R12.1-2025Jul03
Creating AWS Access Policy and Role for Monitored Accounts
Follow the steps to create AWS Access Policy and Role for Monitored Accounts.
- Go to Policies in Identity and Access Management (IAM).
- Create a new resource access policy to grant read access to the services for monitoring purposes.
{
"Version": "2012-10-17",
"Statement": [
{
"Action": [
"autoscaling:Describe*",
"autoscaling-plans:Describe*",
"autoscaling-plans:GetScalingPlanResourceForecastData",
"cloudwatch:Describe*",
"cloudwatch:Get*",
"cloudwatch:List*",
"directconnect:Describe*",
"ec2:Describe*",
"ec2:Get*",
"ec2:SearchTransitGatewayRoutes",
"network-firewall:DescribeFirewall",
"network-firewall:DescribeFirewallPolicy",
"network-firewall:DescribeRuleGroup",
"network-firewall:ListFirewallPolicies",
"network-firewall:ListFirewalls",
"network-firewall:ListRuleGroups",
"network-firewall:ListTagsForResource",
"elasticloadbalancing:Describe*"
],
"Effect": "Allow",
"Resource": "*"
}
]
}
Once the policy is created, you need to attach this policy to the role.
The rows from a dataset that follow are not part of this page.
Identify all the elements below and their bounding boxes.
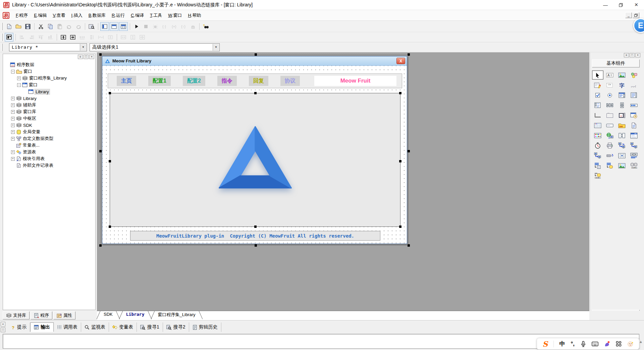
designed-window[interactable]: Meow Fruit Library X 主页配置1配置2指令回复协议Meow … (102, 56, 407, 244)
form-body[interactable]: 主页配置1配置2指令回复协议Meow Fruit (102, 66, 407, 244)
resize-handle[interactable] (255, 244, 257, 247)
tree-item-窗口[interactable]: −窗口 (4, 82, 95, 88)
component-line[interactable] (628, 81, 640, 90)
toggle-bottom-panel-button[interactable] (110, 22, 118, 31)
component-updown[interactable] (616, 101, 628, 110)
menu-item-1[interactable]: F.程序 (13, 12, 31, 18)
tree-item-全局变量[interactable]: +全局变量 (4, 129, 95, 135)
component-color-picker[interactable] (592, 131, 603, 140)
tree-item-辅助库[interactable]: +辅助库 (4, 102, 95, 108)
skin-figure-icon[interactable] (604, 341, 610, 347)
dock-close-icon[interactable]: × (1, 322, 5, 327)
menu-item-10[interactable]: H.帮助 (185, 12, 204, 18)
component-ruler[interactable] (592, 111, 603, 120)
output-tab-剪辑历史[interactable]: 剪辑历史 (189, 322, 221, 332)
resize-handle[interactable] (399, 226, 401, 228)
form-tab-回复[interactable]: 回复 (249, 76, 268, 86)
menu-item-6[interactable]: R.运行 (109, 12, 128, 18)
component-combo-ex[interactable] (616, 91, 628, 100)
basic-components-header[interactable]: 基本组件 (592, 59, 640, 67)
tree-expand-icon[interactable]: + (11, 123, 15, 127)
panel-menu-icon[interactable]: ≡ (78, 55, 83, 59)
component-combobox[interactable]: 高级选择夹1 ▼ (90, 43, 220, 51)
tree-item-程序数据[interactable]: 101程序数据 (4, 61, 95, 68)
component-directory-box[interactable]: DIR (616, 121, 628, 130)
find-in-files-button[interactable]: ? (202, 22, 210, 31)
panel-tab-支持库[interactable]: 支持库 (3, 311, 30, 319)
resize-handle[interactable] (255, 53, 257, 56)
panel-close-icon[interactable]: × (635, 53, 640, 57)
mdi-minimize-button[interactable]: _ (625, 12, 632, 18)
doc-tab-Library[interactable]: Library (119, 311, 151, 319)
output-tab-搜寻1[interactable]: 搜寻1 (137, 322, 163, 332)
resize-handle[interactable] (399, 92, 401, 94)
resize-handle[interactable] (254, 92, 257, 94)
resize-handle[interactable] (109, 92, 111, 94)
component-data-grid[interactable] (616, 151, 628, 160)
menu-item-7[interactable]: C.编译 (128, 12, 147, 18)
form-designer-button[interactable] (5, 33, 13, 42)
component-data-navigator[interactable] (628, 151, 640, 160)
panel-close-icon[interactable]: × (89, 55, 94, 59)
component-label[interactable]: A (604, 70, 615, 80)
component-odbc-query[interactable]: ODBC (592, 171, 603, 180)
form-tab-配置1[interactable]: 配置1 (148, 76, 171, 86)
tree-item-窗口程序集_Library[interactable]: +窗口程序集_Library (4, 75, 95, 82)
open-file-button[interactable] (14, 22, 23, 31)
form-tab-主页[interactable]: 主页 (117, 76, 136, 86)
menu-item-9[interactable]: W.窗口 (165, 12, 185, 18)
form-title-bar[interactable]: Meow Fruit Library X (102, 56, 407, 66)
tree-item-自定义数据类型[interactable]: +自定义数据类型 (4, 135, 95, 142)
tab-strip-component[interactable]: 主页配置1配置2指令回复协议Meow Fruit (108, 73, 402, 88)
menu-item-2[interactable]: E.编辑 (31, 12, 50, 18)
tree-item-SDK[interactable]: +SDK (4, 122, 95, 129)
panel-tab-程序[interactable]: 程序 (31, 311, 52, 319)
panel-float-icon[interactable]: □ (84, 55, 89, 59)
new-file-button[interactable] (5, 22, 13, 31)
component-net-receive[interactable] (592, 151, 603, 160)
tree-expand-icon[interactable]: + (11, 103, 15, 107)
component-month-calendar[interactable] (592, 121, 603, 130)
chevron-down-icon[interactable]: ▼ (80, 44, 86, 51)
form-tab-协议[interactable]: 协议 (280, 76, 300, 86)
component-rich-edit[interactable] (592, 81, 603, 90)
component-checkbox[interactable] (592, 91, 603, 100)
resize-handle[interactable] (109, 226, 111, 228)
menu-item-8[interactable]: T.工具 (147, 12, 165, 18)
tree-item-窗口[interactable]: −窗口 (4, 68, 95, 75)
tree-item-常量表...[interactable]: 常量表... (4, 142, 95, 149)
resize-handle[interactable] (408, 244, 410, 247)
component-picture-box[interactable] (616, 70, 628, 80)
minimize-button[interactable]: — (598, 0, 613, 10)
form-tab-指令[interactable]: 指令 (217, 76, 237, 86)
component-db-listbox[interactable] (604, 161, 615, 170)
output-tab-输出[interactable]: 输出 (30, 322, 54, 332)
tree-item-外部文件记录表[interactable]: 外部文件记录表 (4, 162, 95, 169)
component-window-ex[interactable] (628, 131, 640, 140)
restore-button[interactable] (613, 0, 629, 10)
cut-button[interactable] (37, 22, 45, 31)
component-printer[interactable] (604, 141, 615, 150)
component-progress-bar[interactable] (628, 101, 640, 110)
tree-expand-icon[interactable]: + (11, 157, 15, 161)
component-radio-button[interactable] (604, 91, 615, 100)
component-date-time-picker[interactable] (628, 111, 640, 120)
tree-expand-icon[interactable]: − (11, 70, 15, 73)
find-button[interactable] (87, 22, 96, 31)
component-com-port[interactable] (604, 151, 615, 160)
emoji-face-icon[interactable] (627, 341, 634, 347)
menu-item-3[interactable]: V.查看 (50, 12, 68, 18)
component-group-box[interactable] (604, 111, 615, 120)
tree-expand-icon[interactable]: − (17, 83, 21, 87)
copyright-label[interactable]: MeowFruitLibrary plug-in Copyright (C) M… (130, 231, 380, 241)
microphone-icon[interactable] (580, 341, 586, 347)
component-image-list[interactable] (616, 161, 628, 170)
tree-item-模块引用表[interactable]: +模块引用表 (4, 155, 95, 162)
toolbar-grip[interactable] (1, 23, 3, 30)
form-tab-配置2[interactable]: 配置2 (183, 76, 205, 86)
tree-expand-icon[interactable]: + (11, 150, 15, 154)
panel-float-icon[interactable]: □ (630, 53, 635, 57)
component-shape[interactable] (628, 70, 640, 80)
center-horizontal-button[interactable] (59, 33, 68, 42)
chevron-down-icon[interactable]: ▼ (213, 44, 219, 51)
Follow the steps below to configure the role (NetBrainAccessRole):
- Go to Roles in Identity and Access Management (IAM).
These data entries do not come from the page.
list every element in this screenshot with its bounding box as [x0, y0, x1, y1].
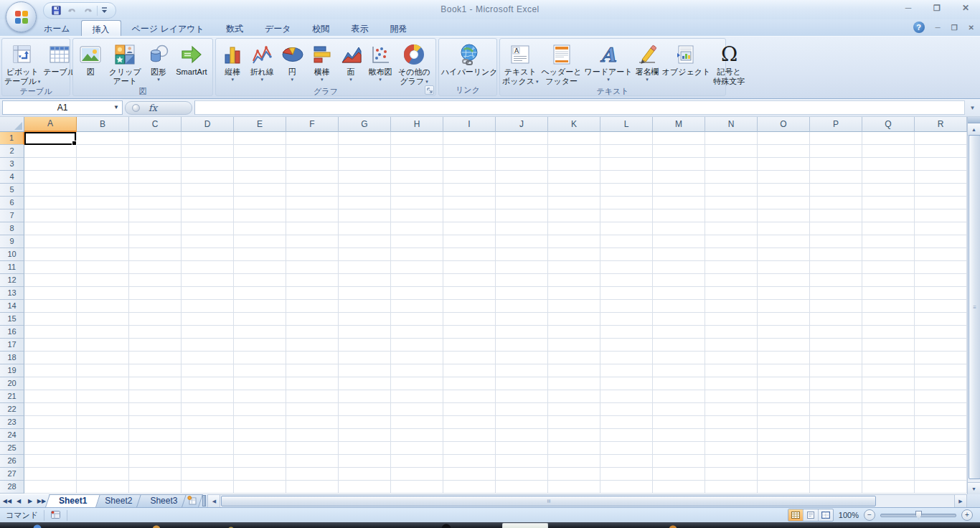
cell-M20[interactable]	[653, 377, 705, 390]
zoom-in-button[interactable]: +	[961, 509, 973, 521]
cell-N3[interactable]	[705, 158, 758, 171]
cell-I17[interactable]	[443, 339, 496, 352]
cell-R12[interactable]	[915, 274, 967, 287]
cell-A2[interactable]	[24, 145, 77, 158]
cell-D9[interactable]	[182, 235, 234, 248]
cell-O23[interactable]	[758, 416, 810, 429]
cell-A8[interactable]	[24, 222, 77, 235]
cell-M26[interactable]	[653, 455, 705, 468]
cell-R4[interactable]	[915, 171, 967, 184]
ribbon-button-clip-art[interactable]: クリップアート	[108, 41, 143, 86]
row-header-23[interactable]: 23	[0, 416, 24, 429]
cell-F27[interactable]	[286, 468, 339, 481]
cell-F11[interactable]	[286, 261, 339, 274]
cell-N4[interactable]	[705, 171, 758, 184]
cell-Q13[interactable]	[862, 287, 915, 300]
cell-C1[interactable]	[129, 132, 182, 145]
cell-L7[interactable]	[600, 209, 653, 222]
ribbon-button-table[interactable]: テーブル	[42, 41, 77, 77]
cell-K21[interactable]	[548, 390, 600, 403]
cell-L1[interactable]	[600, 132, 653, 145]
cell-R16[interactable]	[915, 326, 967, 339]
tab-split-handle[interactable]	[202, 495, 206, 506]
cell-B10[interactable]	[77, 248, 129, 261]
cell-O11[interactable]	[758, 261, 810, 274]
cell-J15[interactable]	[496, 313, 548, 326]
cell-D4[interactable]	[182, 171, 234, 184]
cell-D5[interactable]	[182, 184, 234, 197]
page-break-view-button[interactable]	[819, 509, 833, 521]
cell-D22[interactable]	[182, 403, 234, 416]
cell-M9[interactable]	[653, 235, 705, 248]
cell-I21[interactable]	[443, 390, 496, 403]
cell-P11[interactable]	[810, 261, 862, 274]
cell-J22[interactable]	[496, 403, 548, 416]
active-cell-selection[interactable]	[24, 132, 76, 145]
cell-I4[interactable]	[443, 171, 496, 184]
cell-C5[interactable]	[129, 184, 182, 197]
cell-E10[interactable]	[234, 248, 286, 261]
cell-H9[interactable]	[391, 235, 443, 248]
cell-D15[interactable]	[182, 313, 234, 326]
cell-L13[interactable]	[600, 287, 653, 300]
cell-I14[interactable]	[443, 300, 496, 313]
cell-L11[interactable]	[600, 261, 653, 274]
row-header-3[interactable]: 3	[0, 158, 24, 171]
cell-H24[interactable]	[391, 429, 443, 442]
zoom-slider-track[interactable]	[880, 514, 956, 517]
cell-P25[interactable]	[810, 442, 862, 455]
cell-H10[interactable]	[391, 248, 443, 261]
cell-N24[interactable]	[705, 429, 758, 442]
cell-N11[interactable]	[705, 261, 758, 274]
cell-M5[interactable]	[653, 184, 705, 197]
cell-J6[interactable]	[496, 197, 548, 209]
cell-J14[interactable]	[496, 300, 548, 313]
cell-P8[interactable]	[810, 222, 862, 235]
cell-H18[interactable]	[391, 352, 443, 364]
cell-L5[interactable]	[600, 184, 653, 197]
cell-P24[interactable]	[810, 429, 862, 442]
cell-D21[interactable]	[182, 390, 234, 403]
cell-A6[interactable]	[24, 197, 77, 209]
cell-E28[interactable]	[234, 481, 286, 494]
cell-K4[interactable]	[548, 171, 600, 184]
cell-P7[interactable]	[810, 209, 862, 222]
cell-G4[interactable]	[339, 171, 391, 184]
cell-O5[interactable]	[758, 184, 810, 197]
cell-B9[interactable]	[77, 235, 129, 248]
minimize-icon[interactable]: ─	[901, 2, 915, 14]
cell-M8[interactable]	[653, 222, 705, 235]
cell-Q9[interactable]	[862, 235, 915, 248]
cell-M27[interactable]	[653, 468, 705, 481]
cell-R2[interactable]	[915, 145, 967, 158]
cell-P20[interactable]	[810, 377, 862, 390]
cell-D12[interactable]	[182, 274, 234, 287]
ribbon-tab-7[interactable]: 開発	[379, 21, 418, 36]
row-header-15[interactable]: 15	[0, 313, 24, 326]
cell-G13[interactable]	[339, 287, 391, 300]
next-sheet-icon[interactable]: ▶	[24, 494, 36, 507]
cell-F22[interactable]	[286, 403, 339, 416]
cell-G27[interactable]	[339, 468, 391, 481]
cell-K14[interactable]	[548, 300, 600, 313]
cell-G22[interactable]	[339, 403, 391, 416]
cell-C7[interactable]	[129, 209, 182, 222]
cell-H14[interactable]	[391, 300, 443, 313]
cell-J18[interactable]	[496, 352, 548, 364]
cell-H28[interactable]	[391, 481, 443, 494]
cell-R25[interactable]	[915, 442, 967, 455]
cell-C21[interactable]	[129, 390, 182, 403]
sheet-tab-sheet1[interactable]: Sheet1	[47, 494, 98, 507]
cell-N16[interactable]	[705, 326, 758, 339]
cell-G26[interactable]	[339, 455, 391, 468]
cell-K23[interactable]	[548, 416, 600, 429]
cell-I15[interactable]	[443, 313, 496, 326]
cell-O19[interactable]	[758, 364, 810, 377]
cell-J7[interactable]	[496, 209, 548, 222]
cell-C8[interactable]	[129, 222, 182, 235]
cell-E23[interactable]	[234, 416, 286, 429]
cell-P23[interactable]	[810, 416, 862, 429]
cell-F2[interactable]	[286, 145, 339, 158]
cell-F9[interactable]	[286, 235, 339, 248]
cell-P2[interactable]	[810, 145, 862, 158]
- Create a new role by selecting Trusted entity type as Custom trust Policy. Add a Trust policy to allow the user from the gateway account to assume this role.
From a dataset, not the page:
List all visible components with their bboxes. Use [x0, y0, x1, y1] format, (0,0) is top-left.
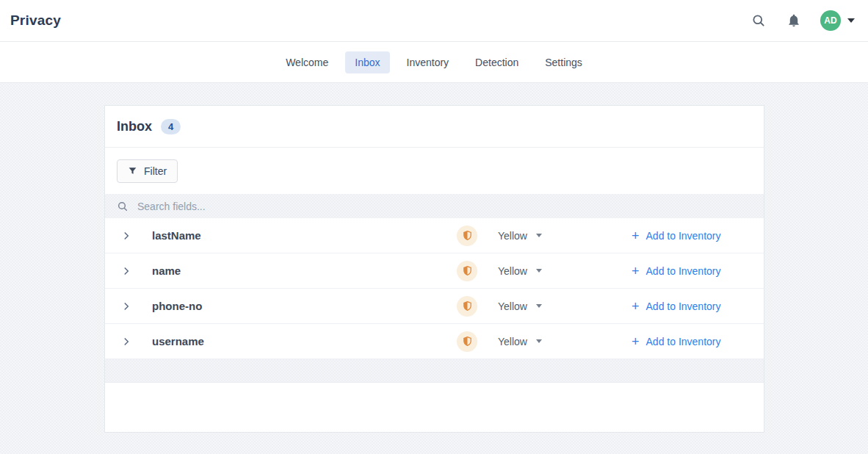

The following is a sample of trust relationship JSON statements. Replace the placeholders for Account ID, Role Name, and External ID with the values specific to your configuration.Code"Version": "2012-10-17",
"Statement": [
{
"Effect": "Allow",
"Action": "sts:AssumeRole",
"Principal": {
"AWS": [
"arn:aws:iam::<12-digit gateway account number>:user/<user name created in gateway account>"
]
},
"Condition": {
"StringEquals": {
"sts:ExternalId": "<External ID generated from tenant>"
}
}
}
] - Attach the policy (created previously) to the role.